LA STORIA – Da Gaza a Roma, storia di un abbraccio
Tamar Herzig è una storica israeliana specializzata in storia del Rinascimento, da oltre un anno impegnata nella denuncia dei silenzi di parte del femminismo anche italiano sugli orrori del 7 ottobre. La sua impressione è che sugli stupri di donne israeliane da parte di Hamas sia da subito «calato un silenzio profondo» e che in Italia l’ipocrisia nel merito sia «più forte che altrove». Ma Herzig è anche la madre di un giovane ragazzo, figlio unico, impegnato per settimane come investigatore di polizia al confine con la Striscia di Gaza. «I primi venti giorni post-7 ottobre li ho trascorsi nell’angoscia, di fatto in stato d’insonnia permanente», racconta la studiosa, omaggiata lo scorso dicembre con il premio Fiuggi Storia Europa per il suo lavoro di ricerca ma anche «per l’importanza del suo impegno a difesa della dignità e dei diritti delle donne».
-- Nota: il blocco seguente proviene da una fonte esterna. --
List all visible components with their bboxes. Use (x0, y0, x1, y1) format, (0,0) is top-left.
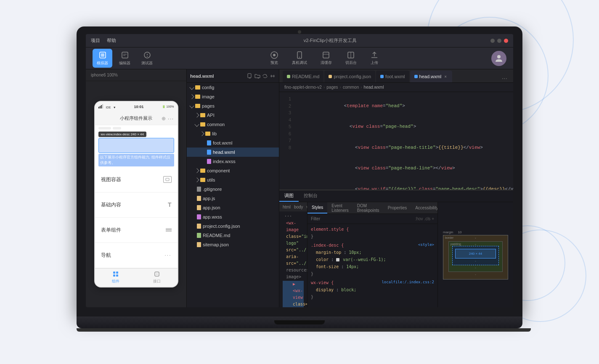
code-plain: < (344, 166, 358, 171)
editor-icon (120, 50, 130, 60)
test-button[interactable]: 测试器 (137, 49, 157, 68)
styles-filter-input[interactable] (311, 216, 413, 221)
styles-tab-styles[interactable]: Styles (307, 202, 327, 214)
tree-pages[interactable]: pages (187, 101, 279, 111)
styles-source-3[interactable]: localfile:/.index.css:2 (382, 279, 434, 285)
phone-tooltip: wx-view.index-desc 240 × 44 (98, 132, 147, 137)
console-tab-label: 控制台 (304, 193, 318, 199)
tree-config[interactable]: config (187, 83, 279, 92)
arrow-icon (189, 85, 194, 90)
code-line-1: <template name="head"> (300, 95, 508, 116)
menu-icon (166, 228, 172, 232)
real-machine-action[interactable]: 真机调试 (289, 49, 310, 67)
tree-root-label: head.wxml (190, 74, 214, 79)
svg-rect-24 (113, 272, 115, 274)
tree-app-json[interactable]: app.json (187, 203, 279, 212)
tree-common[interactable]: common (187, 120, 279, 129)
maximize-button[interactable] (497, 39, 501, 43)
screen: 项目 帮助 v2-FinClip小程序开发工具 (86, 34, 513, 307)
styles-tab-accessibility[interactable]: Accessibility (411, 202, 437, 214)
devtools-breadcrumb: html body wx-view.index wx-view.index-hd… (279, 202, 307, 211)
editor-button[interactable]: 编辑器 (115, 49, 135, 68)
preview-action[interactable]: 预览 (267, 49, 282, 67)
bc-body[interactable]: body (294, 205, 303, 209)
nav-label-2: 基础内容 (101, 201, 121, 208)
styles-prop-display: display : block; (311, 286, 434, 293)
devtools-tab-console[interactable]: 控制台 (299, 190, 323, 202)
window-controls (490, 39, 513, 43)
tree-app-wxss[interactable]: app.wxss (187, 212, 279, 222)
menu-project[interactable]: 项目 (91, 37, 100, 44)
file-tree-panel: head.wxml (187, 69, 279, 307)
test-svg (143, 51, 151, 59)
phone-expand-icon[interactable]: ⊕ (162, 116, 166, 121)
minimize-button[interactable] (490, 39, 495, 43)
styles-tab-properties[interactable]: Properties (384, 202, 411, 214)
tree-app-js[interactable]: app.js (187, 194, 279, 203)
code-lines: <template name="head"> <view class="page… (294, 92, 513, 190)
menu-help[interactable]: 帮助 (107, 37, 116, 44)
close-button[interactable] (504, 39, 508, 43)
nav-item-4[interactable]: 导航 ··· (95, 243, 178, 268)
nav-item-1[interactable]: 视图容器 (95, 167, 178, 193)
arrow-icon (194, 168, 199, 173)
simulator-button[interactable]: 模拟器 (93, 49, 112, 68)
styles-tab-event[interactable]: Event Listeners (327, 202, 353, 214)
test-icon (143, 50, 152, 60)
val-display: block; (341, 288, 356, 292)
code-attr: class (369, 166, 386, 171)
nav-item-2[interactable]: 基础内容 T (95, 193, 178, 218)
bottom-tab-component[interactable]: 组件 (95, 269, 136, 287)
nav-item-3[interactable]: 表单组件 (95, 218, 178, 243)
txt-file-icon (197, 187, 201, 192)
tree-sitemap[interactable]: sitemap.json (187, 240, 279, 249)
tree-new-folder-btn[interactable] (254, 73, 260, 79)
tree-refresh-btn[interactable] (262, 73, 268, 79)
cut-log-action[interactable]: 切后台 (342, 49, 360, 67)
tree-project-config[interactable]: project.config.json (187, 222, 279, 231)
tab-close-button[interactable]: × (443, 74, 448, 79)
tree-image[interactable]: image (187, 92, 279, 101)
phone-more-icon[interactable]: ··· (168, 115, 174, 122)
tab-readme[interactable]: README.md (283, 71, 323, 82)
tab-head-wxml[interactable]: head.wxml × (410, 71, 453, 82)
toolbar-actions: 预览 真机调试 清缓存 (157, 49, 491, 67)
file-label: README.md (203, 233, 230, 238)
code-attr: class (363, 124, 380, 129)
margin-label: border (445, 236, 453, 239)
colon: : (344, 250, 349, 255)
tree-foot-wxml[interactable]: foot.wxml (187, 138, 279, 148)
tree-readme[interactable]: README.md (187, 231, 279, 240)
tab-foot-wxml[interactable]: foot.wxml (376, 71, 409, 82)
upload-action[interactable]: 上传 (367, 49, 382, 67)
line-num-8: 8 (279, 144, 291, 151)
bc-html[interactable]: html (283, 205, 291, 209)
breadcrumb-sep-1: › (323, 85, 325, 90)
tab-more-button[interactable]: ··· (499, 75, 510, 82)
code-tag: view (441, 166, 452, 171)
tree-lib[interactable]: lib (187, 129, 279, 138)
tab-project-config[interactable]: project.config.json (324, 71, 375, 82)
styles-tab-dom[interactable]: DOM Breakpoints (353, 202, 384, 214)
file-label: sitemap.json (203, 242, 229, 247)
bottom-tab-api[interactable]: 接口 (136, 269, 178, 287)
tree-new-file-btn[interactable] (247, 73, 253, 79)
real-machine-icon (295, 51, 304, 59)
tree-collapse-btn[interactable] (270, 73, 276, 79)
devtools-tab-debug[interactable]: 调图 (279, 190, 299, 202)
box-icon (165, 178, 170, 181)
tree-gitignore[interactable]: .gitignore (187, 185, 279, 194)
tree-index-wxss[interactable]: index.wxss (187, 157, 279, 166)
code-line-2: <view class="page-head"> (300, 116, 508, 137)
main-area: iphone6 100% (86, 69, 513, 307)
tree-head-wxml[interactable]: head.wxml (187, 148, 279, 157)
clear-cache-action[interactable]: 清缓存 (317, 49, 335, 67)
wxss-file-icon (207, 159, 211, 164)
tree-component[interactable]: component (187, 166, 279, 175)
code-val: "page-head-desc" (436, 187, 480, 190)
user-avatar[interactable] (491, 51, 506, 66)
line-num-7: 7 (279, 137, 291, 144)
tree-utils[interactable]: utils (187, 175, 279, 185)
tree-api[interactable]: API (187, 111, 279, 120)
styles-source-2[interactable]: <style> (418, 242, 434, 248)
Alcune settimane dopo il pogrom di Hamas, nei giorni più drammatici dell’invasione militare a Gaza, il figlio ha bussato alla porta di casa. E l’angoscia ha lasciato spazio alle lacrime di emozione e a uno struggente abbraccio madre-figlio, immortalato in una foto che Herzig ha trasmesso a una sua amica e collega italiana. Il suo nome è Michaela Valente, insegna alla facoltà di Scienze politiche dell’Università La Sapienza di Roma «ed è stata una delle poche, dopo il 7 ottobre, a mostrarsi solidale in campo accademico: merce rara di questi tempi». Ma Valente ha fatto di più. Ha mostrato la foto a sua madre, l’artista Maria Rosaria Pistello, che dalla foto ha ricavato di recente una piccola scultura. Herzig non ha ancora avuto modo di vederla di persona «ma la prossima volta che sarò a Roma mi precipiterò da loro per farlo». Pure in questo caso, verosimilmente, un abbraccio aprirà l’incontro. «L’orrore intorno a noi può essere sconfitto», sottolinea Herzig. «Anche con positività e amore».